Concert Description

The minimalist. The experimentalist. The master. We bring the music of three composers from the past and present together in a big way for our 34th season opener. Powerful percussion, passionate plural pianists, elegant woodwinds and majestic brass combine for one of our largest ensembles to date.

Join us as we connect the lines between our classical and contemporary roots. From the sumptuous warmth and vitality of Mozart’s Gran Partita and Luciano Berio’s scintillating homage to the multitextural works of JS Bach in Sequenza VIII, to John Adams energetic Hallelujah Junction and his powerful Grand Pianola Music, this event will enrapture your senses in grand fashion!


Program

Gran Partita by W. A. Mozart


Grand Pianola Music  by John Adams


Hallelujah Junction by John Adams


Sequenza No. VIII by Luciano Berio

John Adams

Born and raised in New England, Adams learned the clarinet from his father. He began composing at age ten and heard his first orchestral pieces performed while still a teenager. The intellectual and artistic traditions of New England, including his studies at Harvard University and attendance at Boston Symphony Orchestra concerts, helped shape him as an artist and thinker. After earning two degrees from Harvard, he moved to Northern California in 1971 and has since lived in the San Francisco Bay area.

One of America’s most admired and respected composers, John Adams is a musician of enormous range and technical command. His works, both operatic and symphonic, stand out among contemporary classical compositions for their depth of expression, brilliance of sound, and the profoundly humanist nature of their themes. Over the past 25 years, Adams’s music has played a decisive role in turning the tide of contemporary musical aesthetics away from academic modernism and toward a more expansive, expressive language.




Luciano Berio

Luciano Berio (1925-2003) was born in Liguria, attended the Conservatorio Giuseppe Verdi, and in 1952 he attended the courses taught by Luigi Dallapiccola at Tanglewood, USA. From the early fifties Berio made a name for himself as an authoritative exponent of the new generation of the musical avantgarde. This period saw the composition of Cinque Variazioni (1952-53), Chamber Music (1953), Nones (1954) and Serenata (1957). Berio and Maderna created Italy’s first studio of electronic music at the RAI Milan headquarters, inaugurated the following year as the Studio di Fonologia Musicale. Here he was able to experiment with the interaction of acoustic instruments and electronically produced sounds  and explore new relationships between sounds and words. Berio is also known for composing a series of virtuoso works for solo instruments under the name Sequenza exploring the full possibilities of each instrument.

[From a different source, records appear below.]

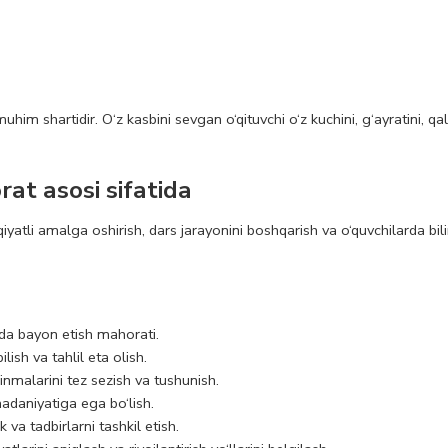
im shartidir. O‘z kasbini sevgan o‘qituvchi o‘z kuchini, g‘ayratini, qal
at asosi sifatida
tli amalga oshirish, dars jarayonini boshqarish va o‘quvchilarda bilimg
da bayon etish mahorati.
ish va tahlil eta olish.
inmalarini tez sezish va tushunish.
daniyatiga ega bo‘lish.
va tadbirlarni tashkil etish.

Perhaps Berio's most notable contribution to the world of post-WWII non-serial experimental music, running throughout most of his works, is his engagement with the broader world of critical theory (epitomized by his lifelong friendship with linguist and critical theorist Umberto Eco) through his compositions. Berio's works are often analytic acts: deliberately analyzing myths, stories, the components of words themselves, his own compositions, or preexisting musical works. In other words, it is not only the composition of the "collage" that conveys meaning; it is the particular composition of the component "sound-image" that conveys meaning, even extra-musical meaning. The technique of the "collage," that he is associated with, is, then, less a neutral process than a conscious, Joycean process of analysis-by-composition, a form of analytic transcription of which Sinfonia and The Chemins are the most prominent examples. Berio often offers his compositions as forms of academic or cultural discourse themselves rather than as "mere" fodder for them.